Golding's first film project was as one of four small boys in Mike Leigh's award-winning 2002 comedy drama All or Nothing. His biggest film role to date then came in The Adventures of Greyfriars Bobby, a tale of the story of Greyfriars Bobby, a child who takes on the responsibility of a policeman's dog after his death, and who has to win the battle with authority to save the dog's life. Though casting began in 2002, the film was much delayed due to problems with the funding. Shooting largely took place during 2004–05, and the film was released in France on 11 May 2005, Italy in July 2005, the USA on 29 October 2005 and at the Children's Film Festival in the UK on 16 November 2005.

In 2003 Golding portrayed Jeremy Potts in another stage show, Chitty Chitty Bang Bang, in London's West End. In the same year, he appeared as one of the children in Ibsen's play, Brand, which starred Ralph Fiennes and was directed by Adrian Noble.

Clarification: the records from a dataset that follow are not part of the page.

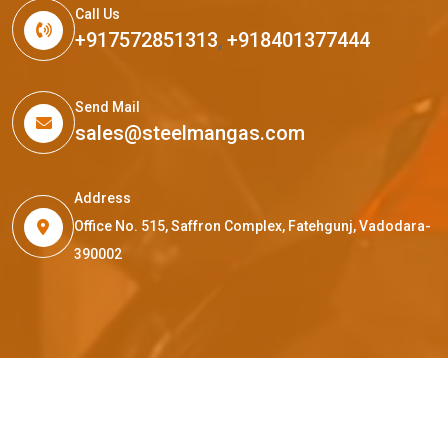
Call Us
+917572851313
,
+918401377444
Send Mail
sales@steelmangas.com
Address
Office No. 515, Saffron Complex, Fatehgunj, Vadodara-
390002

In March 2004, Golding made an appearance as a young customer in "Elephants and Hens", episode 2 of the third season of Black Books, the television comedy series about a dysfunctional bookshop owner, played by Dylan Moran. Then, in April of the same year, he took the part of Tom Dawson in the fifth episode of the Carlton Television production, Murder in Suburbia, in which Gwyneth Strong played his mother Pat. Finally in 2004, he provided the voice of Xath in the English version of the animated puppet fantasy Strings, co-produced by Birdpic Limited in association with Scandinavian partnerships.

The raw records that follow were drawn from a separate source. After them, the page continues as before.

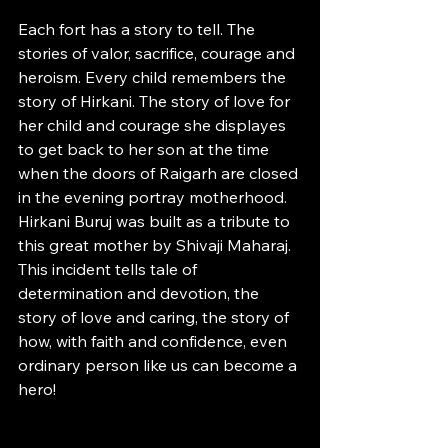
Each fort has a story to tell. The 
stories of valor, sacrifice, courage and 
heroism. Every child remembers the 
story of Hirkani. The story of love for 
her child and courage she displayes 
to get back to her son at the time 
when the doors of Raigarh are closed 
in the evening portray motherhood. 
Hirkani Buruj was built as a tribute to 
this great mother by Shivaji Maharaj. 
This incident tells tale of 
determination and devotion, the 
story of love and caring, the story of 
how, with faith and confidence, even 
ordinary person like us can become a 
hero!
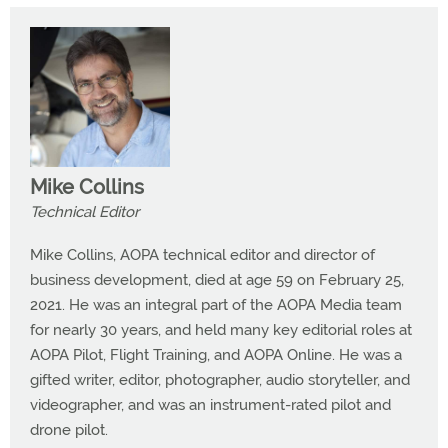
Mike Collins
Technical Editor
Mike Collins, AOPA technical editor and director of
business development, died at age 59 on February 25,
2021. He was an integral part of the AOPA Media team
for nearly 30 years, and held many key editorial roles at
AOPA Pilot, Flight Training, and AOPA Online. He was a
gifted writer, editor, photographer, audio storyteller, and
videographer, and was an instrument-rated pilot and
drone pilot.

In June 2008, Golding appeared in the BBC Three TV documentary Child Stars, featuring three promising youngsters with outstanding talent and ambition. However, he has forgone further advancement as an actor to concentrate on a possible tennis career.

===Filmography===

- All or Nothing (2002)
- Strings (voice) (2004)
- The Adventures of Greyfriars Bobby (2005)

==Personal life==
Golding lives in London with his partner, former tennis professional and now tennis coach Marta Sirotkina.